Aux Etats-Unis certaines entreprises et les assureurs privés incitent déjà "leurs" malades à aller se soigner au Mexique ou en Inde, en offrant aux patients un intéressement aux économies réalisées. Et si la santé est normalement exclue de la fameuse directive Bolkenstein, l'Europe pousse aussi à la libre circulation des patients.

Les Français aussi sont partants
Aujourd'hui 52% des Européens seraient prêts à se déplacer pour se faire soigner à l'étranger. Les Italiens sont les plus convaincus (68%) avec les Allemands (63%), tandis les Français (45%) et les Anglais (39%) sont les plus réservés.

Depuis mai 2005, les assurés sociaux français peuvent se faire rembourser par l'assurance-maladie tous les soins reçus dans un autre état "membre de l'Union européenne ou partie à l'accord sur l'espace économique européen" sans autorisation préalable, comme si ces soins avaient été reçus en France.

Or la demande concerne surtout des soins peu ou pas remboursés, comme les opérations des yeux ou la chirurgie esthétique ou dentaire. Plutôt que pour l'Europe de l'Est, les français préfèrent donc partir au Maghreb. Les vols sont plus chers, mais le séjour et les soins moins coûteux. Le personnel médical est aussi francophone et, cerise sur le gâteau, il y fait beau!

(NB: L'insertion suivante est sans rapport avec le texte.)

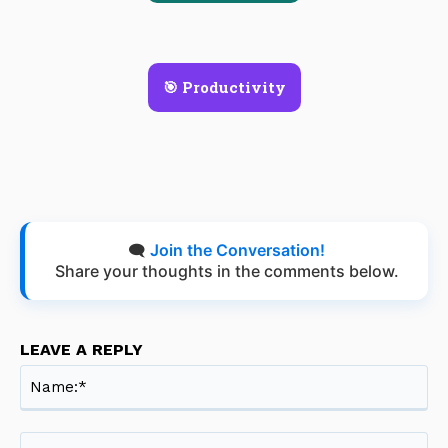
🎯 Productivity
🗨️
Join the Conversation!
Share your thoughts in the comments below.
LEAVE A REPLY
Na
Ema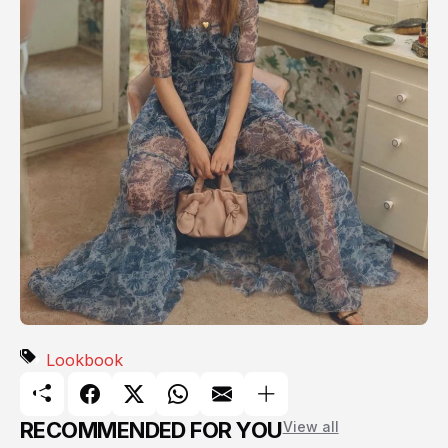
Lookbook
RECOMMENDED FOR YOU
View all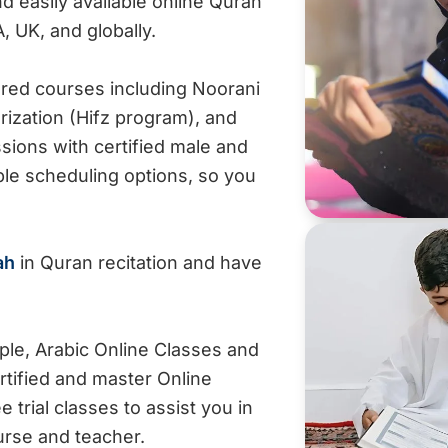
 easily available online Quran
A, UK, and globally.
ured courses including Noorani
rization (Hifz program), and
ions with certified male and
ible scheduling options, so you
ah
in Quran recitation and have
mple, Arabic Online Classes and
rtified and master Online
trial classes to assist you in
ourse and teacher.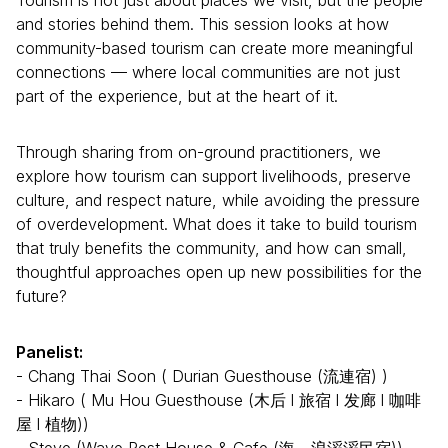
and stories behind them. This session looks at how
community-based tourism can create more meaningful
connections — where local communities are not just
part of the experience, but at the heart of it.
Through sharing from on-ground practitioners, we
explore how tourism can support livelihoods, preserve
culture, and respect nature, while avoiding the pressure
of overdevelopment. What does it take to build tourism
that truly benefits the community, and how can small,
thoughtful approaches open up new possibilities for the
future?
Panelist:
- Chang Thai Soon ( Durian Guesthouse (流連宿) )
- Hikaro ( Mu Hou Guesthouse (木后 l 旅宿 l 发廊 l 咖啡
屋 l 植物))
- Steve (Wave Rest House & Cafe (海。浪滔滔民宿))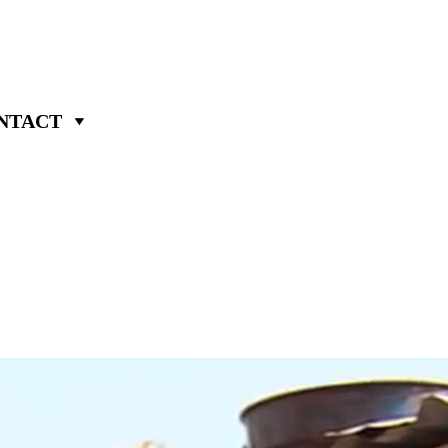
NTACT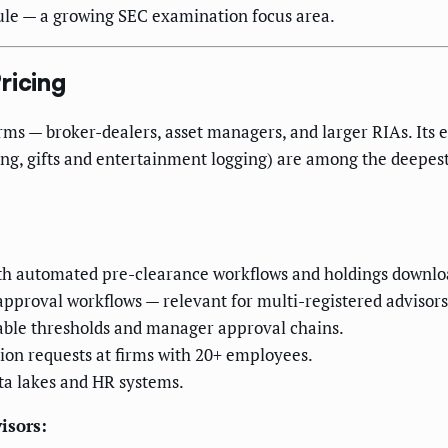
ule — a growing SEC examination focus area.
ricing
firms — broker-dealers, asset managers, and larger RIAs. It
king, gifts and entertainment logging) are among the deepes
th automated pre-clearance workflows and holdings downlo
approval workflows — relevant for multi-registered advisors
able thresholds and manager approval chains.
ion requests at firms with 20+ employees.
ta lakes and HR systems.
isors: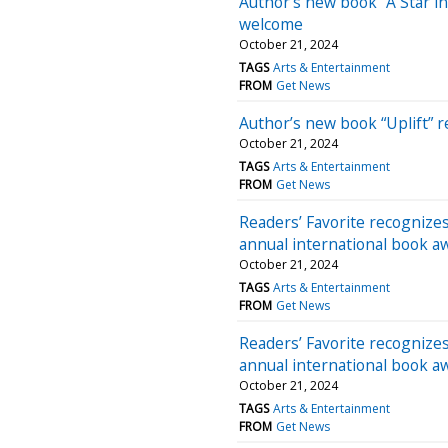
Author’s new book “A Star in
welcome
October 21, 2024
TAGS
Arts & Entertainment
FROM
Get News
Author’s new book “Uplift” 
October 21, 2024
TAGS
Arts & Entertainment
FROM
Get News
Readers’ Favorite recognizes “
annual international book a
October 21, 2024
TAGS
Arts & Entertainment
FROM
Get News
Readers’ Favorite recognizes
annual international book a
October 21, 2024
TAGS
Arts & Entertainment
FROM
Get News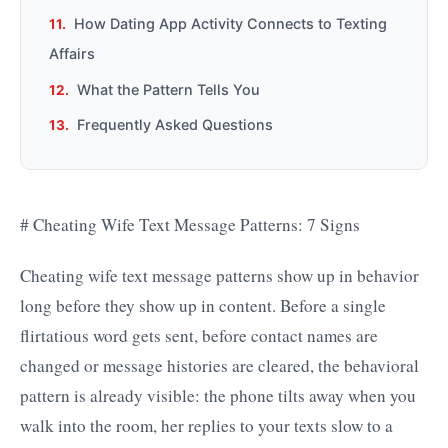
How Dating App Activity Connects to Texting
Affairs
What the Pattern Tells You
Frequently Asked Questions
# Cheating Wife Text Message Patterns: 7 Signs
Cheating wife text message patterns show up in behavior
long before they show up in content. Before a single
flirtatious word gets sent, before contact names are
changed or message histories are cleared, the behavioral
pattern is already visible: the phone tilts away when you
walk into the room, her replies to your texts slow to a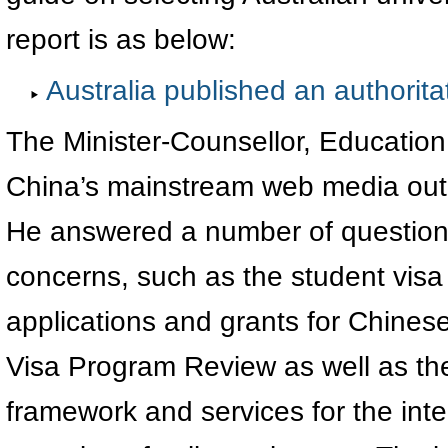
report is as below:
Australia published an authoritati
The Minister-Counsellor, Education
China’s mainstream web media out
He answered a number of questions
concerns, such as the student visa
applications and grants for Chines
Visa Program Review as well as th
framework and services for the inte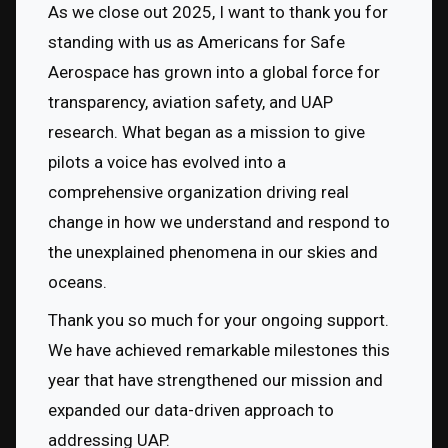
As we close out 2025, I want to thank you for 
standing with us as Americans for Safe 
Aerospace has grown into a global force for 
transparency, aviation safety, and UAP 
research. What began as a mission to give 
pilots a voice has evolved into a 
comprehensive organization driving real 
change in how we understand and respond to 
the unexplained phenomena in our skies and 
oceans.
Thank you so much for your ongoing support. 
We have achieved remarkable milestones this 
year that have strengthened our mission and 
expanded our data-driven approach to 
addressing UAP.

(image du film Brazil (1995) réalisé par Terry Gilliam)

Les risques d'une médecine low-cost
Avec le tourisme médical, la santé devient un business comme un autre. Le seul critère quantifiable étant le prix, certains docteurs ont tendance à baisser leur tarifs mais à conserver leurs revenus en enchainant les opérations ou en limitant les garanties.

Les pré-consultations à distance ne valent pas non plus une visite directe. Certains patients n'hésitent pas à tricher au questionnaire évaluant leur santé. Une fois sur place, après que beaucoup de dépenses aient été engagées, certains docteurs auront aussi tendance à vouloir opérer à tout prix. Le suivi post-opératoire est ensuite une phase cruciale de toute opération, or les séjours organisés par les agences ou les particuliers durent très rarement plus de 10 jours.

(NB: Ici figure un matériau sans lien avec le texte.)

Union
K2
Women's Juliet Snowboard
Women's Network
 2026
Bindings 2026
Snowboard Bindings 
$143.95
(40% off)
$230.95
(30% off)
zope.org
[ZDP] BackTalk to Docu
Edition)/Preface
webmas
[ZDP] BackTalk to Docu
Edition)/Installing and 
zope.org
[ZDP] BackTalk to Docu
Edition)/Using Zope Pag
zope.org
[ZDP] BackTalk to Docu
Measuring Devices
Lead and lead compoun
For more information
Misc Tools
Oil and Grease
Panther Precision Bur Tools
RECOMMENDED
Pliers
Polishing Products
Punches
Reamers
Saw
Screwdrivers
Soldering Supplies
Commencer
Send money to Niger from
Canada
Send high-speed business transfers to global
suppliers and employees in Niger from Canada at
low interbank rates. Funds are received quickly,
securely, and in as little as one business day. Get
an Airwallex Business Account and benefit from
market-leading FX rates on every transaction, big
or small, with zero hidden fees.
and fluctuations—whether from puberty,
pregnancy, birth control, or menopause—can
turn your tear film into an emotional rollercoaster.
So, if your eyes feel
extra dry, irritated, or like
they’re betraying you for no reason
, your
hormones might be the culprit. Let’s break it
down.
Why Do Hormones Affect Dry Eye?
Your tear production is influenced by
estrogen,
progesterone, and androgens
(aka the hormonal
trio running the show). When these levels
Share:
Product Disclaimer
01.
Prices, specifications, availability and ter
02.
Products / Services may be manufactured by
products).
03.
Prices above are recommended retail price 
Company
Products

D'ailleurs si l'opération se passe mal, les garanties et les recours juridiques en cas de complications sont extrêmement limités. Beaucoup de ces chirurgiens n'ont pas d'assurance privée. Ils essayeront alors d'utiliser l'excuse de l'aléa thérapeutique. Des recours existent, mais l'éloignement complique tout. 
Les mails restent souvent sans réponse et les procédures légales n'aboutissent que rarement. Heureusement les patients le savent. Ils se renseignent longuement et parcourent les forums à la recherche d'informations sur le docteur X ou la clinique Y.